The routine didn’t change for me, until I had a few questions about some content. Normally my wife could answer, but since she was “travelling,” I called a colleague to ask. She answered my questions then casually asked, why I didn’t just ask my wife, cos “she should be home.” I blinked, told her she was in KL. My colleague paused, “Eh? She’s on leave until Friday-leh.”
Silence. My brain froze. I was… confused.. And suspicious. I texted and asked how the conference was going. She replied like nothing was wrong. Busy. Good networking and marketing opportunities. She was doing interviews and chasing down leads. All very professional and convincing.
First Time I Ever Snooped
I opened her laptop and logged in. Her details were easy to access courtesy of the sticknote with her username and password. Her work email was clean. Then I tried her socials on a whim: Facebook: Clean. Tumblr: Nothing. Then I tried Instagram. I didn’t know that she had one.

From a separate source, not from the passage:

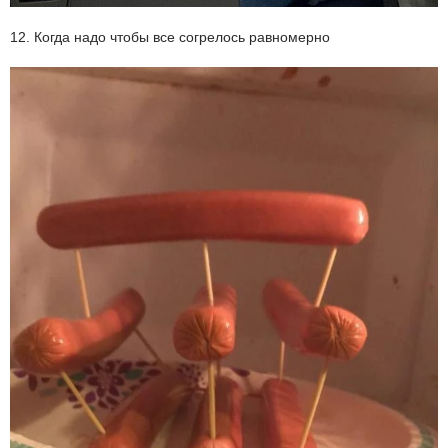
12. Когда надо чтобы все согрелось равномерно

I found all the evidence I would need. Six months of DMs, lewd messages, suggestive selfies, rendezvous plans and of course, this weeks’ holiday. My marriage as far as I was concerned was over.

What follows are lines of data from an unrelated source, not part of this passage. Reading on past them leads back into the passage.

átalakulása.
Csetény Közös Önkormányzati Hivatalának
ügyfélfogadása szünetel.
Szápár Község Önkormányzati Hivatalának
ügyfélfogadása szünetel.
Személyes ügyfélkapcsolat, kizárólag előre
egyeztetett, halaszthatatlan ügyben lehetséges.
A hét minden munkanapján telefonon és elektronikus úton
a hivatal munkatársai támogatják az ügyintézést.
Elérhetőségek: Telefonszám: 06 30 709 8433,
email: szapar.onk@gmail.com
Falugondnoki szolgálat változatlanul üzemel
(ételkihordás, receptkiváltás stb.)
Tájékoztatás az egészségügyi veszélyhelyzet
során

Then I found the message that really broke me: “I bought my husband the same cologne you use so that I can smell you in my house.”
Divorce in 72 hours.
Wednesday morning, I moved fast with screenshots of everything. Then I went to my parents house and showed them enough proof. They just said: Come home. Our house was a rental, so I contacted my landlord, broke the lease and paid the penalty. I didn’t care.
Thursday was spent with lawyers and the divorce papers were drawn up and ready to be delivered. That afternoon, I removed her from every shared account and service: Netflix, iTunes, Spotify, even YouTube Premium. If she was on it, and I was paying for it, she was deleted from it.
By Friday evening, I had moved out, taken my personal effects, desktop computer, and a few pieces of furniture. By friday afternoon, I was back and living with my parents.
Delivering the Papers
I was waiting in the back seat of a Grab car, parked across the street. She came home, and I hit confirm on the lalamove order, and sat back to wait.
Five messages from her, three missed calls and 35 minutes later, lalamove showed up at the front door with an envelope addressed to her. She signed for it. It contained the divorce papers. Printed copies of her Instagram DMs. Confirmation that the lease was broken.
Her scream was audible from across the street. The sound of freedom. Sweetest thing I’d heard in a long time.
I never spoke to her again.
The divorce? All done through lawyers. I saw her in court. But I never spoke to her again. Clean and surgical. No children. No alimony, no drama. The Divorce was finalized earlier this year.
People ask me if I’m bitter. I’m not. I’m hurt. I’m tired. I trusted her completely and learned how easily trust can be abused.